A few years ago, I completed this on the Xbox 360. And now I have completed it on the Switch. As in, the NES game in the NES classics thing.
It’s a decent little vertically scrolling shooter with an odd bell shooting system (shoot bells enough and they go blue, collect a blue one to speed up your ship), and I lost my ship’s arms at one point so couldn’t drop bombs.
After beating the end boss the game loops back to the start, so no credits as such. Still, done.
In a (very) late entry into completed games in the year 2014, I give you Pop’n TwinBee: Rainbow Bell Adventures! It’s not a shoot ’em up like the other Pop’n TwinBee games – instead being a platformer with some elements borrowed from the likes of Castle of Illusion, Sonic the Hedgehog and Super Mario World, but somehow totally different from all of them.
Whereas in the shooter games in the series you pilot a cute spacecraft and take down other cute spacecraft (like a chibi-1941), you pilot a cute spacecraft who runs and jumps around levels punching things and hitting foes with a big hammer. No, really.
I have played it before, a long time ago in an incomprehensible Japanese form, but something made me want to buy the Wii U English eShop version a couple of days ago. I never got very far previously, but made an effort to complete it this time.
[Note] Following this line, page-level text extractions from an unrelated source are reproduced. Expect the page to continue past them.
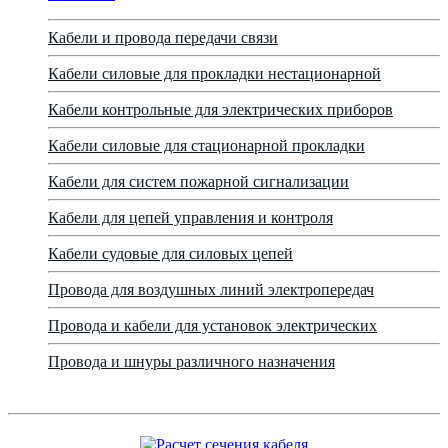
Кабели и провода передачи связи
Кабели силовые для прокладки нестационарной
Кабели контрольные для электрических приборов
Кабели силовые для стационарной прокладки
Кабели для систем пожарной сигнализации
Кабели для цепей управления и контроля
Кабели судовые для силовых цепей
Провода для воздушных линий электропередач
Провода и кабели для установок электрических
Провода и шнуры различного назначения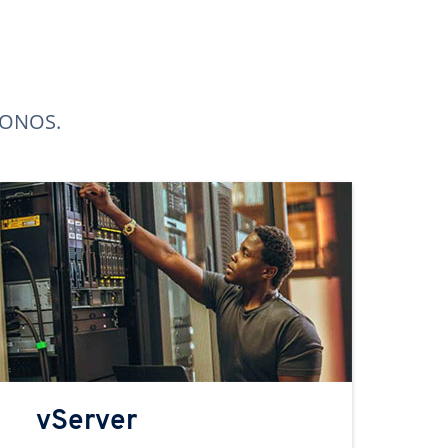
 IONOS.
vServer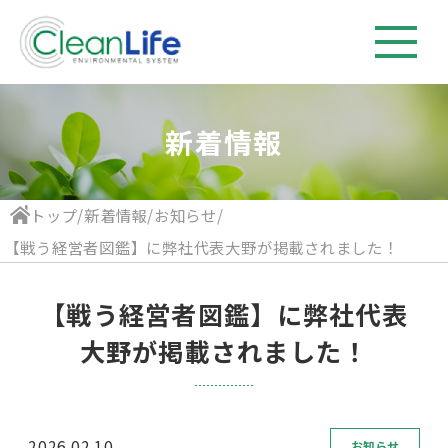
新着情報
トップ
/
新着情報
/
お知らせ
/
【戦う経営者図鑑】に弊社代表大野が掲載されました！
【戦う経営者図鑑】に弊社代表
大野が掲載されました！
2026.02.10
お知らせ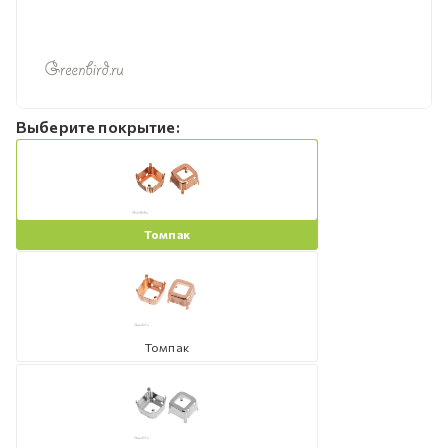
Выберите покрытие:
Томпак
Томпак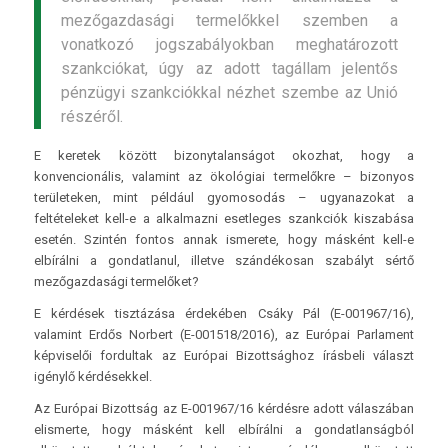
mezőgazdasági termelőkkel szemben a
vonatkozó jogszabályokban meghatározott
szankciókat, úgy az adott tagállam jelentős
pénzügyi szankciókkal nézhet szembe az Unió
részéről.
E keretek között bizonytalanságot okozhat, hogy a
konvencionális, valamint az ökológiai termelőkre – bizonyos
területeken, mint például gyomosodás – ugyanazokat a
feltételeket kell-e a alkalmazni esetleges szankciók kiszabása
esetén. Szintén fontos annak ismerete, hogy másként kell-e
elbírálni a gondatlanul, illetve szándékosan szabályt sértő
mezőgazdasági termelőket?
E kérdések tisztázása érdekében Csáky Pál (E-001967/16),
valamint Erdős Norbert (E-001518/2016), az Európai Parlament
képviselői fordultak az Európai Bizottsághoz írásbeli választ
igénylő kérdésekkel.
Az Európai Bizottság az E-001967/16 kérdésre adott válaszában
elismerte, hogy másként kell elbírálni a gondatlanságból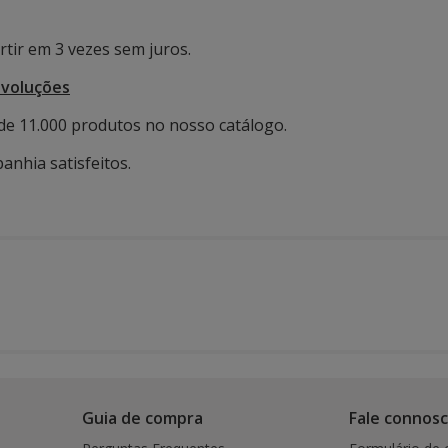
tir em 3 vezes sem juros.
evoluções
de 11.000 produtos no nosso catálogo.
anhia satisfeitos.
Guia de compra
Fale connos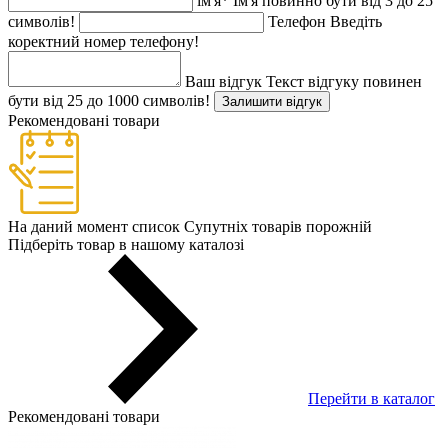
ім'я
*
Ім'я повинно бути від 3 до 25
символів!
Телефон
Введіть
коректний номер телефону!
Ваш відгук
Текст відгуку повинен
бути від 25 до 1000 символів!
Залишити відгук
Рекомендовані товари
На даний момент список Супутніх товарів порожній
Підберіть товар в нашому каталозі
Перейти в каталог
Рекомендовані товари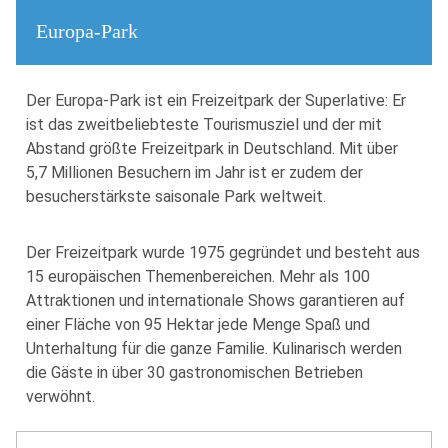
Europa-Park
Der Europa-Park ist ein Freizeitpark der Superlative: Er
ist das zweitbeliebteste Tourismusziel und der mit
Abstand größte Freizeitpark in Deutschland. Mit über
5,7 Millionen Besuchern im Jahr ist er zudem der
besucherstärkste saisonale Park weltweit.
Der Freizeitpark wurde 1975 gegründet und besteht aus
15 europäischen Themenbereichen. Mehr als 100
Attraktionen und internationale Shows garantieren auf
einer Fläche von 95 Hektar jede Menge Spaß und
Unterhaltung für die ganze Familie. Kulinarisch werden
die Gäste in über 30 gastronomischen Betrieben
verwöhnt.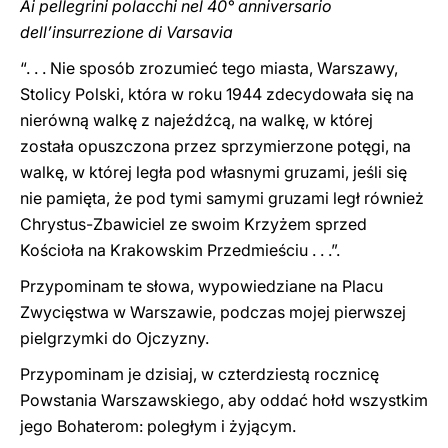
Ai pellegrini polacchi nel 40° anniversario
dell’insurrezione di Varsavia
“. . . Nie sposób zrozumieć tego miasta, Warszawy,
Stolicy Polski, która w roku 1944 zdecydowała się na
nierówną walkę z najeźdźcą, na walkę, w której
została opuszczona przez sprzymierzone potęgi, na
walkę, w której legła pod własnymi gruzami, jeśli się
nie pamięta, że pod tymi samymi gruzami legł również
Chrystus-Zbawiciel ze swoim Krzyżem sprzed
Kościoła na Krakowskim Przedmieściu . . .”.
Przypominam te słowa, wypowiedziane na Placu
Zwycięstwa w Warszawie, podczas mojej pierwszej
pielgrzymki do Ojczyzny.
Przypominam je dzisiaj, w czterdziestą rocznicę
Powstania Warszawskiego, aby oddać hołd wszystkim
jego Bohaterom: poległym i żyjącym.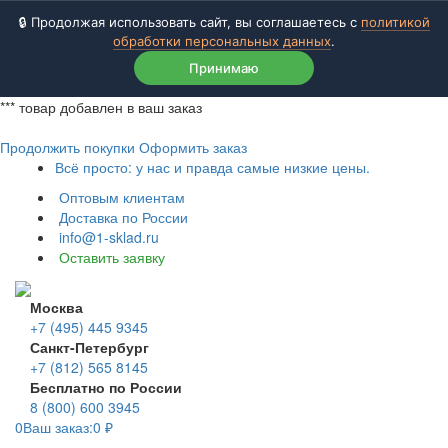
🔒 Продолжая использовать сайт, вы соглашаетесь с
политикой
обработки персональных данных
.
Принимаю
***
товар добавлен в ваш заказ
Продолжить покупки
Оформить заказ
Всё просто: у нас и правда самые низкие цены.
Оптовым клиентам
Доставка по России
info@1-sklad.ru
Оставить заявку
Москва
+7 (495) 445 9345
Санкт-Петербург
+7 (812) 565 8145
Бесплатно по России
8 (800) 600 3945
0
Ваш заказ:
0
₽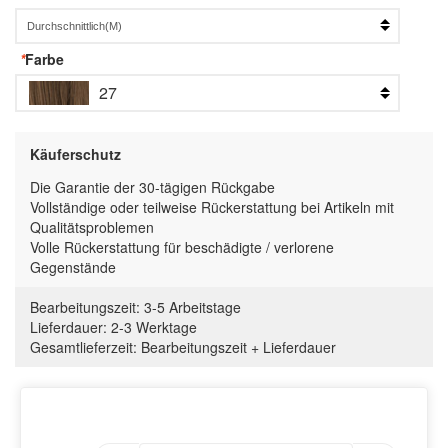
*
Farbe
27
Käuferschutz
Die Garantie der 30-tägigen Rückgabe
Vollständige oder teilweise Rückerstattung bei Artikeln mit
Qualitätsproblemen
Volle Rückerstattung für beschädigte / verlorene
Gegenstände
Bearbeitungszeit:
3-5 Arbeitstage
Lieferdauer:
2-3 Werktage
Gesamtlieferzeit
:
Bearbeitungszeit
+
Lieferdauer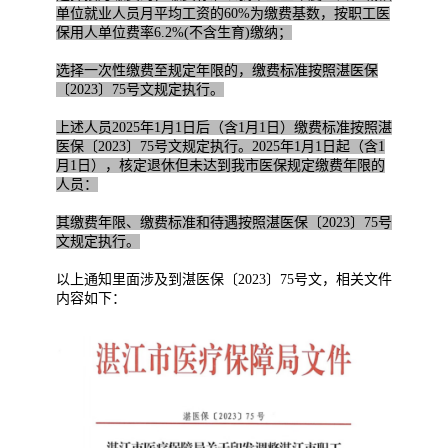
单位就业人员月平均工资的60%为缴费基数，按职工医
保用人单位费率6.2%(不含生育)缴纳；
选择一次性缴费至规定年限的，缴费标准按照湛医保
〔2023〕75号文规定执行。
上述人员2025年1月1日后（含1月1日）缴费标准按照湛
医保〔2023〕75号文规定执行。2025年1月1日起（含1
月1日），核定退休但未达到我市医保规定缴费年限的
人员：
其缴费年限、缴费标准和待遇按照湛医保〔2023〕75号
文规定执行。
以上通知里面涉及到湛医保〔2023〕75号文，相关文件
内容如下：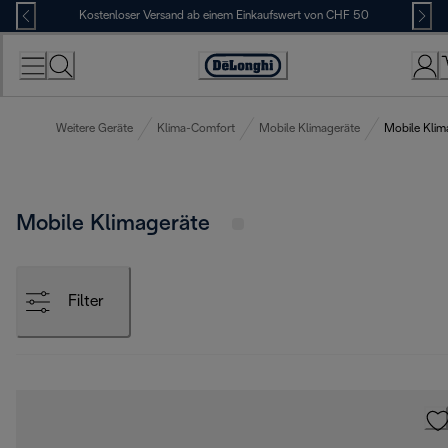
Skip
Kostenloser Versand ab einem Einkaufswert von CHF 50
to
Content
Erklärung
zur
Zugänglichkeit
Weitere Geräte
Klima-Comfort
Mobile Klimageräte
Mobile Klim
Mobile Klimageräte
Filter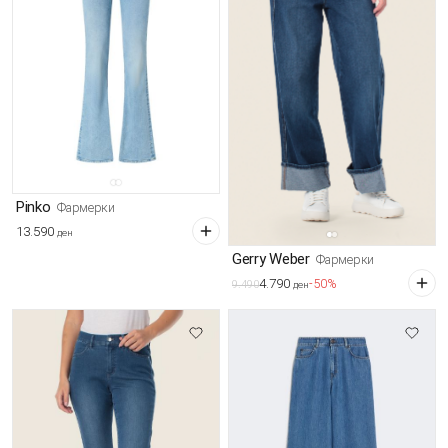
Pinko
Фармерки
13.590
ден
Gerry Weber
Фармерки
4.790
-50%
9.490
ден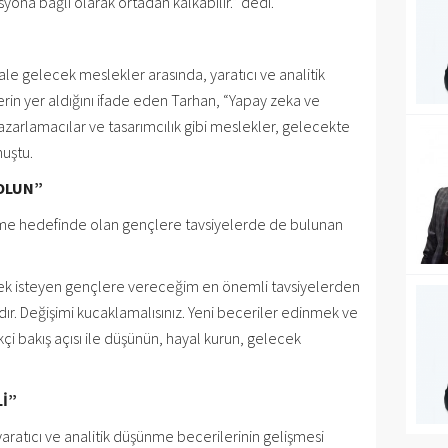
ona bağlı olarak ortadan kalkabilir.” dedi.
e gelecek meslekler arasında, yaratıcı ve analitik
in yer aldığını ifade eden Tarhan, “Yapay zeka ve
pazarlamacılar ve tasarımcılık gibi meslekler, gelecekte
nuştu.
 OLUN”
üyüme hedefinde olan gençlere tavsiyelerde de bulunan
emek isteyen gençlere vereceğim en önemli tavsiyelerden
rıdır. Değişimi kucaklamalısınız. Yeni beceriler edinmek ve
kçi bakış açısı ile düşünün, hayal kurun, gelecek
Lİ”
yaratıcı ve analitik düşünme becerilerinin gelişmesi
And it was great! I did find it pretty easy, most of the bosses especially so, but there were a couple of levels I was stuck on for ages. They were both maze-like and I just couldn’t find the right exit. One of them involved lots of pipes, none of which seemed to take me to the exit which I’d clearly seen but was unable to reach. Another was made up almost entirely of destructible blocks, and although I could locate the exit without much issue, the key on that stage (which you can use to open doors to bonus areas on other stages) was apparently inaccessible. After 20 minutes I gave up looking for a way in.
Which means I finished without collecting all the keys. I don’t think they’re necessary for anything special, though, so I’m not too bothered.
In all, it’s a strange but enjoyable (and very Japanese) game, with varied levels, and it’s a shame I missed it first time round and never paid it much attention until now. Perhaps it’s the way it’s a spin-off, as they often don’t fare too well, but in TwinBee’s case, it’s well worth a look.